Charles Baudelaire, c. 1856
(Photograph by Nadar)

Thursday, May 07, 2009

Flâneurie


Tulip

A YEAR

CXXVII
‘In the unseemly work of
the new glamourists, sheen mops

the brow of what is
precisely call’d makeshiftedness, the neologism’s

awkwardness spelling out the barely
prehensile lurches catastrophic (see John

Milton) of the underlying body
itself. These are clumsy girls.’

‘Do I recall the days
of art pre-look, that

is, when a fresh-mill’d
stack of sweet-smelling pine

boards’d make a contraption simple
as a coffin? You bet.’

‘The neutral, the unadorn’d, the
plain, the lagniappe of good measure:

it’s art-scat one puts
down (like a dying dog),

a carcass tether’d and suspend’d
in a Utah lake, simple

wavelets (in little point’d caps)
(carrying slosh-cups) reclaim it

piece by piece (blanch’d, unspooling
gunk) for nature’s never spurious

use.’ ‘(Like a dying Cub
Scout,) art’s capacity is limit’d—

fever-blisters and provincial schisms,
the now tragically invisible moppers-

upper’ll rue the day. Rue?
I meant to say rule.



Read John Yau’s essay about Frank O’Hara’s art criticism, “Passionate Spectator”—the epithet out of Baudelaire’s 1863 essay, “The Painter of Modern Life,” wherein he unsettles the term flâneur (literally, stroller, loiterer, drifter, dawdler, saunterer—I think of Thoreau’s marvelous lines of bastard etymological conjecture out of “Walking”—
I have met with but one or two persons in the course of my life who understood the art of Walking, that is, of taking walks, who had a genius, so to speak, for sauntering; which word is beautifully derived “from idle people who roved about the country, in the middle ages, and asked charity, under pretence of going à la sainte terre”—to the holy land, till the children exclaimed, “There goes a sainte-terrer,” a saunterer—a holy-lander. They who never go to the holy land in their walks, as they pretend, are indeed mere idlers and vagabonds, but they who do go there are saunterers in the good sense, such as I mean. Some, however, would derive the word from sans terre, without land or a home, which, therefore, in the good sense, will mean, having no particular home, but equally at home everywhere. For this is the secret of successful sauntering. He who sits still in a house all the time may be the greatest vagrant of all, but the Saunterer, in the good sense, is no more vagrant than the meandering river, which is all the while sedulously seeking the shortest course to the sea . . .
—one of a tiny wash of connectings). Here’s some of the Baudelaire (somewhat beyond what Yau quotes):
The crowd is his element, as the air is that of birds and water of fishes.
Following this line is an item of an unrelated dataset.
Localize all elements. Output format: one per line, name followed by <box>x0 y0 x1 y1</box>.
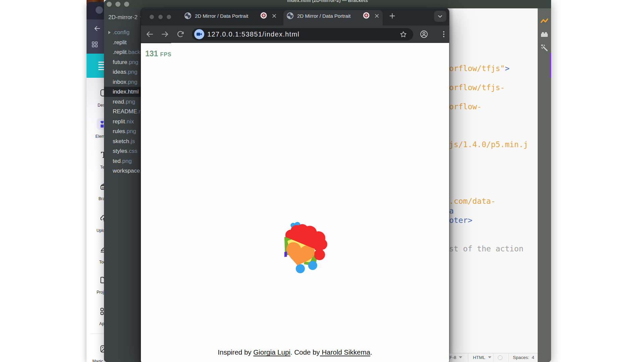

His passion and his profession are to become one flesh with the crowd. For the perfect flâneur, for the passionate spectator, it is an immense joy to set up house in the heart of the multitude, amid the ebb and flow of movement, in the midst of the fugitive and the infinite. To be away from home and yet to feel oneself everywhere at home; to see the world, to be at the centre of the world, and yet to remain hidden from the world—such are a few of the slightest pleasures of those independent, passionate, impartial natures which the tongue can but clumsily define. The spectator is a prince who everywhere rejoices in his incognito. . . . Thus the lover of universal life enters into the crowd as though it were an immense reservoir of electrical energy. Or we might liken him to a mirror as vast as the crowd itself; or to a kaleidoscope gifted with consciousness, responding to each one of its movements and reproducing the multiplicity of life and the flickering grace of all the elements of life. He is an ‘I’ with an insatiable appetite for the ‘non-I,’ at every instant rendering and explaining it in pictures more living than life itself, which is
always unstable and fugitive.
Now, Yau’s argument (a good one) is that O’Hara’s “stance” is precisely that of the flâneur, that is, one of no fixity at all (“Instead of approaching art with a theory, whose primary purpose is to aid the critic in establishing a hierarchy of verifiable values, he lived as a flâneur, which means he tried to live in the now as completely as possible. It is not that O’Hara ignored or rejected the past or that he didn’t have values. Rather, he didn’t contextualize the present according to a preestablished framework.” And: “To be a flâneur is to reject a vantage point and any trace of omniscience in favor of being open.”). (Some of “our” most highly visible critic-exhortators, particularly those seemingly wholly “improvident without slots” ought to look to O’Hara for exemplary attendings abiertos, no?) What struck me, though, reading Baudelaire’s script’d “flâneurie”—how it sounds like it descends out of a hotch-potch of St. Augustine bump’d up (or down) by Pascal (“Our nature consists in movement; absolute rest is death.” And: “Nature is an infinite sphere of which the center is everywhere and the circumference nowhere.” Pensées, 1670.), or by Emerson (“The eye is the first circle; the horizon which it forms is the second; and throughout nature this primary figure is repeated without end. It is the highest emblem in the cipher of the world. St. Augustine described the nature of God as a circle whose center was everywhere and its circumference nowhere. We are all our lifetime reading the copious sense of this first of forms. One moral we have already deduced in considering the circular or compensatory character of every human action. Another analogy we shall now trace, that every action admits of being outdone. Our life is an apprenticeship to the truth that around every circle another can be drawn; that there is no end in nature, but every end is a beginning; that there is always another dawn risen on mid-noon, and under every deep a lower deep opens.” “Circles,” 1841.) And, with Baudelaire’s “crowd” as “an immense reservoir of electrical energy,” I think of Whitman’s “body electric” or the lines out of the 1855 Leaves of Grass, the enclosured quahog versus the terribly exposed, vulnerably open:
To be in any form, what is that?
If nothing lay more developed the quahaug and its callous shell were enough.

Mine is no callous shell,
I have instant conductors all over me whether I pass or stop,
They seize every object and lead it harmlessly through me.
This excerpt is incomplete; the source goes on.